You can’t see her but she’s there about halfway down the to-do list and she’s pissed off. How do I know? Maybe it’s the way her perky button nose is snarled. Or it could be the smoke pouring out of her ears. Perhaps the laser beams shooting out of her dark brown eyes was the give away. All I know is that right now I’m glad she’s not a real person . If she was, she’d be swinging and I’m a big wimp who can’t take a punch.
The she in question is my heroine. She’s stuck in a story after finding out the identity of the villain. She’s primed and ready for action, but is floundering around ignored by me as I work my way through the to-do list. More insistent that a hungry two-year-old who hasn’t had a nap, my heroine is ready to get moving but I’m still searching for the time to get the next chapter on paper.
Yes, time management is the bane of an author’s existence. Whether it’s a day job, Internet gossip sites, writers loops or the hot guy mowing the lawn across the street, it’s easy to find other things to do besides write. I fight the time sucking demons myself (as my poor heroine will attest), but here’s how I try to avoid them.
First a caveat: My day job work schedule is super flexible, which is awesome and not an advantage that everyone has. Some days I’ll only work a few hours. Other days, I’m burning the midnight oil way past midnight. It all depends on the workload.
Plotter or Pantser?
I’m a hybrid. I plot out the main turning points of the novel. I write four or five things that have to happen in each of the first four chapters. Then, the urge to write overwhelms me and I start. I go and go until I’ve written myself into a wall. Pulling back, I consider where I am in the overall plot. Next, I outline the chapters I’ve written (often I’ll find and fix plot holes here) and four or five things that must happen in the next four chapters. This revs my writing engine up and I’m off again. Believe it or not, I’m an organized soul and would love to be an actual plotter. However, like many writers I have to fit my writing in whenever I can, so this process works with the scheduling craziness.
Time to Write?
I schedule two hours a day to write Monday through Thursday.
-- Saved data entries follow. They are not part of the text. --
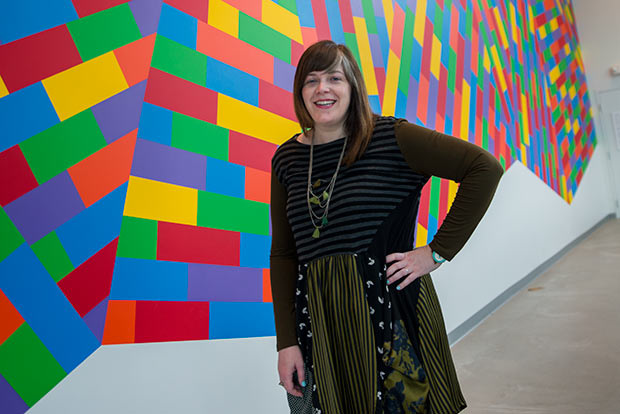 You are a GUI agent. You are given a task and a screenshot of the screen. Output one action in this format:
    pyautogui.click(x=<x>, y=<y>)
    Task: Click on the wall
    
    Given the screenshot: What is the action you would take?
    pyautogui.click(x=139, y=374)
Yes, I actually block off the time on my calendar, turn off my e-mail and hide my cell phone. Some days the words flow like crazy, other times I spend those two hours beefing up previously written pages. In addition, I take Fridays off to write, at least until I have to pick up the kiddies from school. This gives me a huge chunk of time to just go for it. I look at these days as a type of book in a day exercise. I write without revision as much as I can in that time period. I’d love to say I don’t have to spend any time with revisions, but that would be a big fat lie. So I fit in my smoothing, beefing up and tweaking for about two hours a night. Yep, the kiddies go to bed and I write until 10 p.m. Then it’s a beer and some trash TV – oh how I love The Soup. Joel McHale is my TV boyfriend, don’t tell the hubby.
So, why is my heroine stalking me? Because life has a way of messing with us authors pulling us away from what we want to do and forcing us to do something else. Hey! That sounds like the definition of conflict. Now I know why we write about conflicts, it’s cheap therapy.